SAIL: Self-supervised Learning of Lighting-Invariant Representations from Real Images with Latent Diffusion
Abstract
Intrinsic image decomposition aims at separating an image into its underlying albedo and shading components, isolating the base color from lighting effects to enable downstream applications such as virtual relighting and scene editing.Despite the rise and success of learning-based approaches, intrinsic image decomposition from real-world images remains a significantly challenging task due to the scarcity of labeled ground-truth data.Most existing solutions rely on synthetic data as supervised setups, limiting their ability to generalize to real-world scenes. Self-supervised methods, on the other hand, often produce albedo-like maps that contain reflections and lack consistency under different lighting conditions.To address this, we propose SAIL, an approach designed to estimate illumination-invariant representations from single-view real-world images to specifically target plausible relighting.

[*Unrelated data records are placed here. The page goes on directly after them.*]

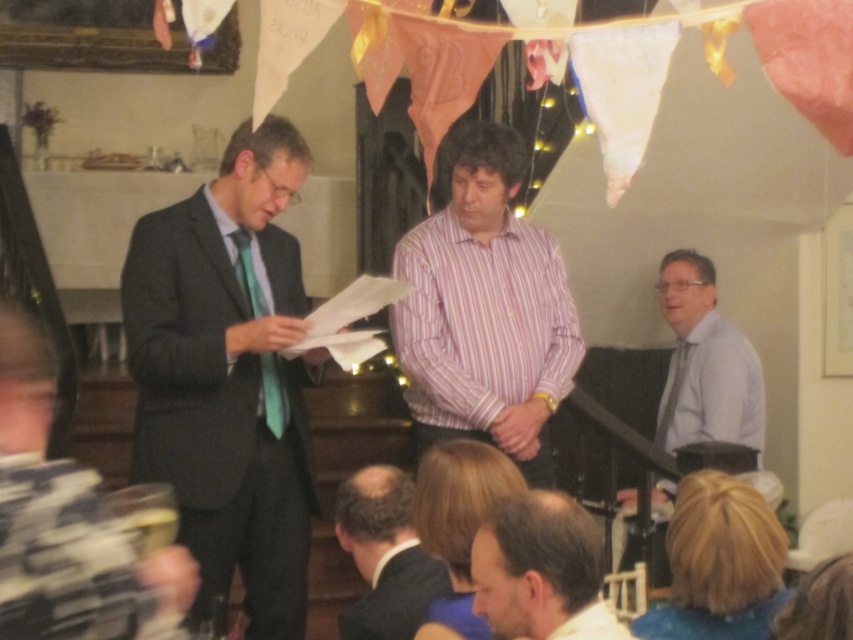 You are a photographer at the event and want to take a photo of the dark brown hair at center and the white silk tie at right. From the perspective of someone facing the scene, which object should be placed on the left side of the photo?

The dark brown hair at center should be placed on the left side of the photo because it is to the left of the white silk tie at right. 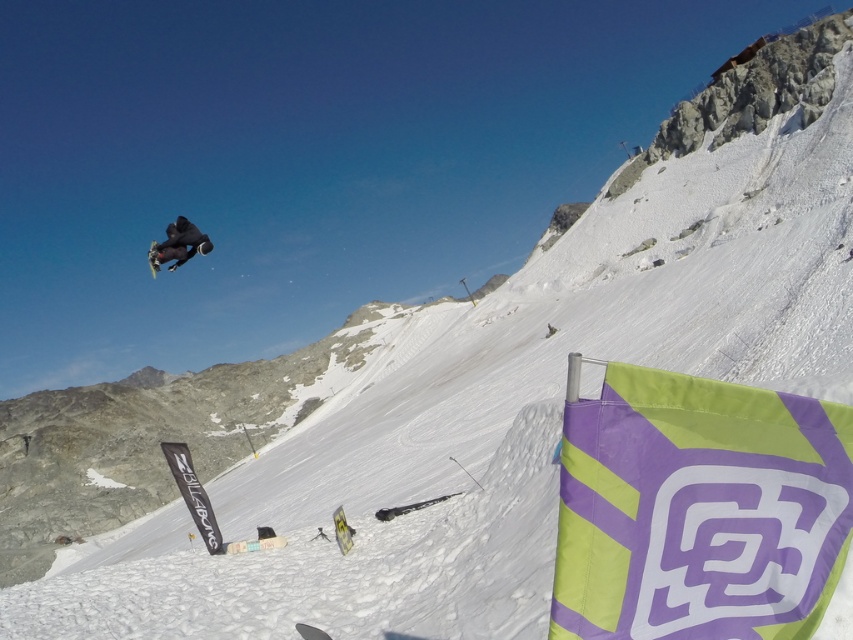 Question: Does black matte snowboarder at upper center have a lesser width compared to shiny black snowboard at upper left?

Choices:
 (A) yes
 (B) no

Answer: (A)

Question: Does black matte snowboarder at upper center have a greater width compared to shiny black snowboard at upper left?

Choices:
 (A) yes
 (B) no

Answer: (B)

Question: Among these objects, which one is farthest from the camera?

Choices:
 (A) shiny black snowboard at upper left
 (B) black matte snowboarder at upper center

Answer: (A)

Question: Which object appears farthest from the camera in this image?

Choices:
 (A) shiny black snowboard at upper left
 (B) black matte snowboarder at upper center

Answer: (A)

Question: Which point is farther to the camera?

Choices:
 (A) shiny black snowboard at upper left
 (B) black matte snowboarder at upper center

Answer: (A)

Question: In this image, where is black matte snowboarder at upper center located relative to shiny black snowboard at upper left?

Choices:
 (A) above
 (B) below

Answer: (B) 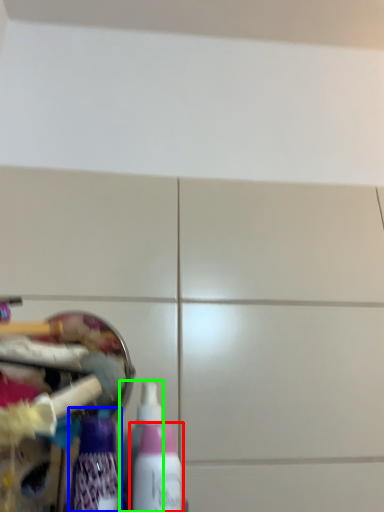 Question: Considering the real-world distances, which object is farthest from bottle (highlighted by a red box)? bottle (highlighted by a blue box) or bottle (highlighted by a green box)?

Choices:
 (A) bottle
 (B) bottle

Answer: (B) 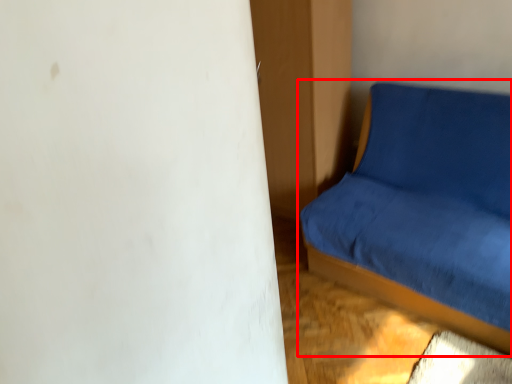 Question: Where is studio couch (annotated by the red box) located in relation to dresser in the image?

Choices:
 (A) left
 (B) right

Answer: (B) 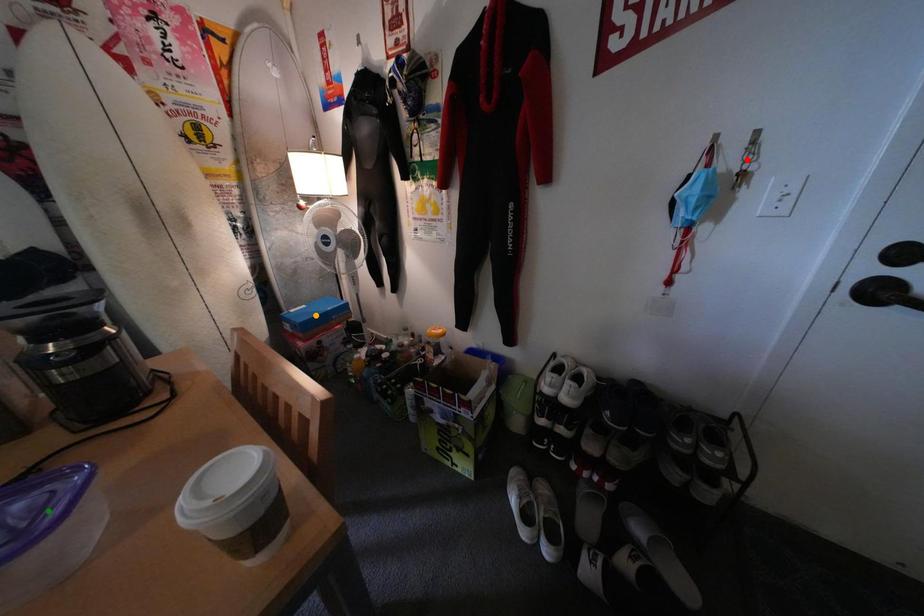 Order these from nearest to farthest:
- orange point
- red point
- green point

green point → red point → orange point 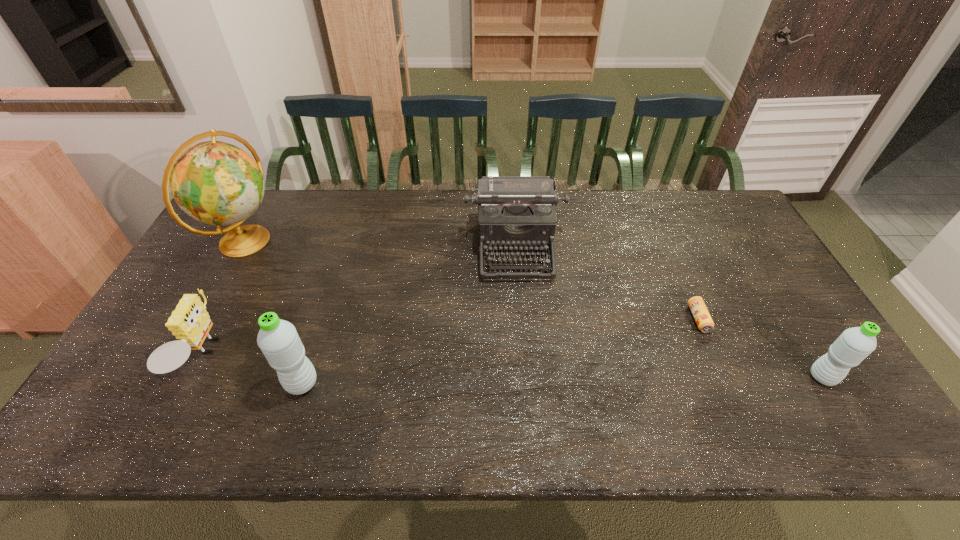 You are a GUI agent. You are given a task and a screenshot of the screen. Output one action in this format:
    pyautogui.click(x=<x>, y=<y>)
    Task: Click on the object that can be found as the fifth closest to the globe
    This screenshot has height=540, width=960.
    Given the screenshot: What is the action you would take?
    pyautogui.click(x=854, y=344)

Where is `free location that satisfies the following two spatial constraints: 1. on the front-facing side of the sponge; 2. on the back side of the rightmost object`? Image resolution: width=960 pixels, height=540 pixels. free location that satisfies the following two spatial constraints: 1. on the front-facing side of the sponge; 2. on the back side of the rightmost object is located at coordinates (192, 377).

What are the coordinates of `free location that satisfies the following two spatial constraints: 1. on the front-facing side of the fifth tallest object; 2. on the left side of the taller water bottle` in the screenshot? It's located at (188, 383).

Where is `free location that satisfies the following two spatial constraints: 1. on the typing side of the third object from right to left; 2. on the front-facing side of the fifth tallest object`? This screenshot has height=540, width=960. free location that satisfies the following two spatial constraints: 1. on the typing side of the third object from right to left; 2. on the front-facing side of the fifth tallest object is located at coordinates (523, 356).

Locate an element on the screen. This screenshot has height=540, width=960. blank space that satisfies the following two spatial constraints: 1. on the front-facing side of the rightmost object; 2. on the left side of the fifth tallest object is located at coordinates (192, 377).

I want to click on vacant position in the image that satisfies the following two spatial constraints: 1. on the front-facing side of the second shortest object; 2. on the back side of the fifth shortest object, so click(188, 383).

Locate an element on the screen. vacant area in the image that satisfies the following two spatial constraints: 1. on the typing side of the typewriter; 2. on the front-facing side of the second shortest object is located at coordinates (523, 356). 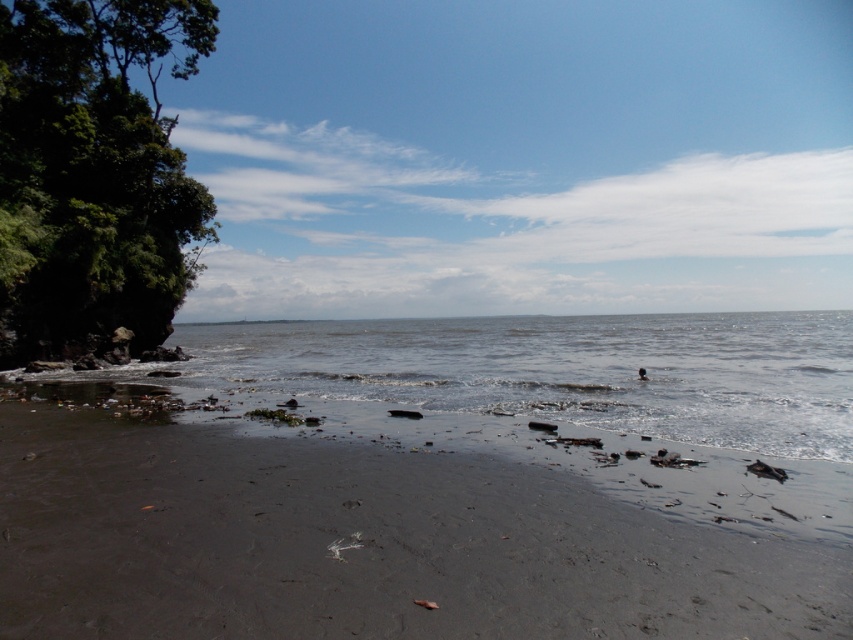 Question: Which point is closer to the camera?

Choices:
 (A) (42, 509)
 (B) (142, 243)

Answer: (A)

Question: Is dark gray sand at lower center below green leafy tree at left?

Choices:
 (A) no
 (B) yes

Answer: (B)

Question: Which object appears farthest from the camera in this image?

Choices:
 (A) green leafy tree at left
 (B) dark gray sand at lower center

Answer: (A)

Question: Can you confirm if dark gray sand at lower center is positioned above green leafy tree at left?

Choices:
 (A) yes
 (B) no

Answer: (B)

Question: Can you confirm if dark gray sand at lower center is positioned to the left of green leafy tree at left?

Choices:
 (A) yes
 (B) no

Answer: (B) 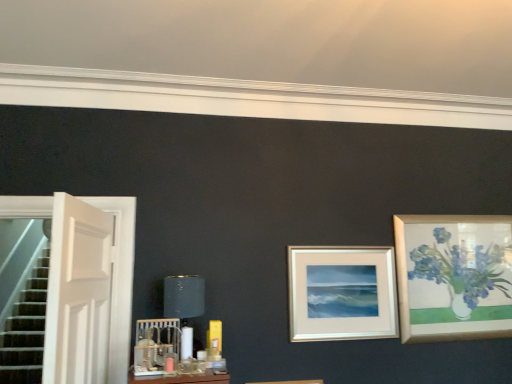 Question: Can you confirm if silver/metallic picture frame at center is smaller than white wooden door at left?

Choices:
 (A) yes
 (B) no

Answer: (A)

Question: Is silver/metallic picture frame at center positioned in front of white wooden door at left?

Choices:
 (A) no
 (B) yes

Answer: (A)

Question: Does silver/metallic picture frame at center contain white wooden door at left?

Choices:
 (A) no
 (B) yes

Answer: (A)

Question: Does silver/metallic picture frame at center have a larger size compared to white wooden door at left?

Choices:
 (A) no
 (B) yes

Answer: (A)

Question: Is silver/metallic picture frame at center to the left of white wooden door at left from the viewer's perspective?

Choices:
 (A) no
 (B) yes

Answer: (A)

Question: Considering the relative sizes of silver/metallic picture frame at center and white wooden door at left in the image provided, is silver/metallic picture frame at center shorter than white wooden door at left?

Choices:
 (A) no
 (B) yes

Answer: (B)

Question: Is matte black lampshade at center taller than white wooden door at left?

Choices:
 (A) yes
 (B) no

Answer: (B)

Question: Considering the relative positions of matte black lampshade at center and white wooden door at left in the image provided, is matte black lampshade at center to the right of white wooden door at left from the viewer's perspective?

Choices:
 (A) yes
 (B) no

Answer: (A)

Question: Can you confirm if matte black lampshade at center is shorter than white wooden door at left?

Choices:
 (A) no
 (B) yes

Answer: (B)

Question: Is matte black lampshade at center oriented towards white wooden door at left?

Choices:
 (A) no
 (B) yes

Answer: (A)

Question: Is matte black lampshade at center not inside white wooden door at left?

Choices:
 (A) yes
 (B) no

Answer: (A)

Question: Does matte black lampshade at center appear on the left side of white wooden door at left?

Choices:
 (A) yes
 (B) no

Answer: (B)

Question: Is white wooden door at left positioned far away from matte black lampshade at center?

Choices:
 (A) no
 (B) yes

Answer: (A) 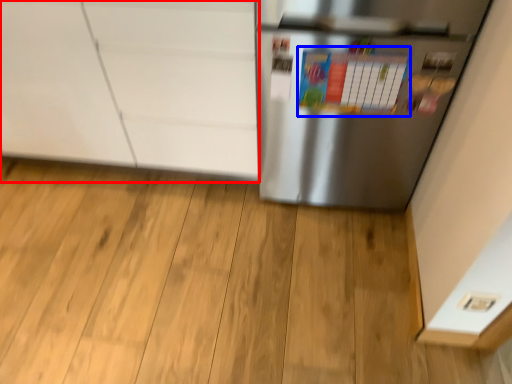 Question: Which object appears closest to the camera in this image, cabinetry (highlighted by a red box) or bulletin board (highlighted by a blue box)?

Choices:
 (A) cabinetry
 (B) bulletin board

Answer: (B) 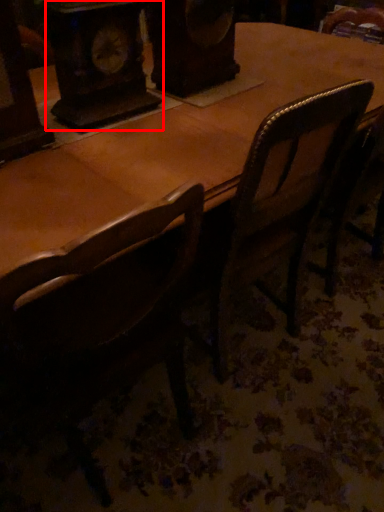 Question: Observing the image, what is the correct spatial positioning of clock (annotated by the red box) in reference to chair?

We repurpose the prior knowledge of a latent diffusion model for unconditioned scene relighting as a surrogate objective for learning light-invariant estimates. To achieve this, we introduce a novel intrinsic image decomposition fully formulated in the latent space.To guide the training of our latent diffusion model, we introduce regularization terms that constrain both the lighting-dependent and -independent components of our latent image decomposition.Through our experiments, we demonstrate that SAIL produces stable albedo-like representations under varying lighting conditions and generalizes to multiple scenes, using only unlabeled multi-illumination data available online.